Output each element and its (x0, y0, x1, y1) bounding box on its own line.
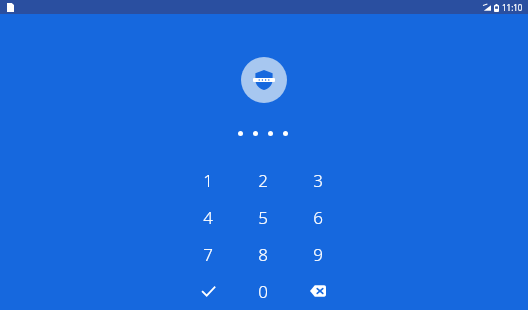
staticText: 7 (203, 243, 213, 266)
button[interactable]: 9 (297, 237, 339, 271)
button[interactable]: Confirm (187, 274, 229, 308)
button[interactable]: 2 (242, 163, 284, 197)
button[interactable]: 3 (297, 163, 339, 197)
button[interactable]: Backspace (297, 274, 339, 308)
staticText: 11:10 (502, 2, 523, 13)
button[interactable]: 5 (242, 200, 284, 234)
button[interactable]: 4 (187, 200, 229, 234)
button[interactable]: 1 (187, 163, 229, 197)
staticText: 0 (258, 280, 268, 303)
button[interactable]: 0 (242, 274, 284, 308)
staticText: 1 (203, 169, 213, 192)
staticText: 9 (313, 243, 323, 266)
staticText: 3 (313, 169, 323, 192)
button[interactable]: 7 (187, 237, 229, 271)
staticText: 5 (258, 206, 268, 229)
staticText: 2 (258, 169, 268, 192)
button[interactable]: Profile (241, 57, 287, 103)
button[interactable]: 6 (297, 200, 339, 234)
staticText: 4 (203, 206, 213, 229)
staticText: 6 (313, 206, 323, 229)
staticText: 8 (258, 243, 268, 266)
button[interactable]: 8 (242, 237, 284, 271)
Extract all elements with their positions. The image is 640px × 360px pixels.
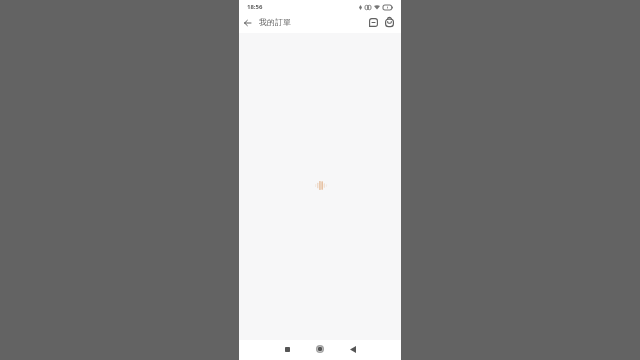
button[interactable]: Messages — [365, 14, 381, 30]
staticText: 我的訂單 — [259, 17, 291, 27]
button[interactable]: Recent apps — [278, 340, 296, 358]
button[interactable]: Back — [344, 340, 362, 358]
button[interactable]: Home — [311, 340, 329, 358]
button[interactable]: Shopping bag — [381, 14, 397, 30]
button[interactable]: Back — [239, 14, 256, 31]
staticText: 18:56 — [247, 3, 263, 11]
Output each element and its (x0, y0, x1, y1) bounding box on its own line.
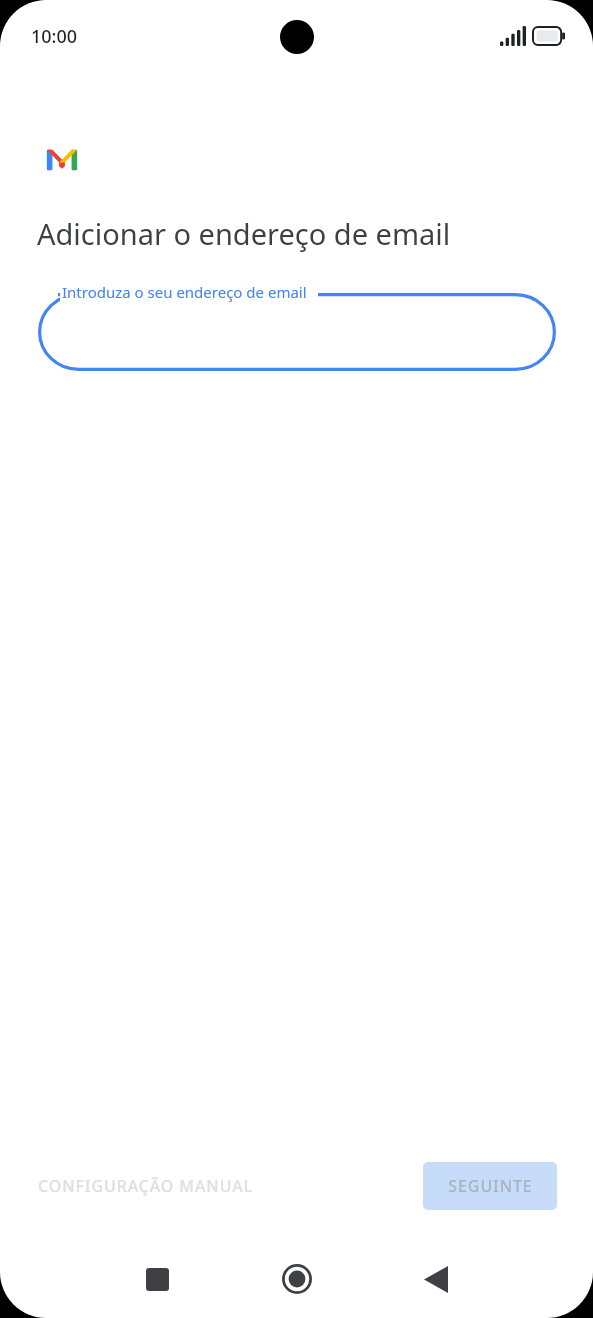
staticText: Adicionar o endereço de email (37, 214, 451, 253)
staticText: Introduza o seu endereço de email (62, 282, 307, 302)
staticText: 10:00 (31, 24, 78, 49)
staticText: SEGUINTE (448, 1175, 533, 1197)
button[interactable]: SEGUINTE (423, 1162, 557, 1210)
button[interactable]: CONFIGURAÇÃO MANUAL (36, 1163, 256, 1209)
button[interactable]: Introduza o seu endereço de email (38, 275, 556, 371)
button[interactable]: Recent apps (128, 1250, 186, 1308)
button[interactable]: Home (268, 1250, 326, 1308)
button[interactable]: Back (407, 1250, 465, 1308)
staticText: CONFIGURAÇÃO MANUAL (38, 1175, 254, 1197)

--- Aim of the task ---
State the number of lines above that include the word "Recent", and write nothing besides that number.

--- Response area ---
2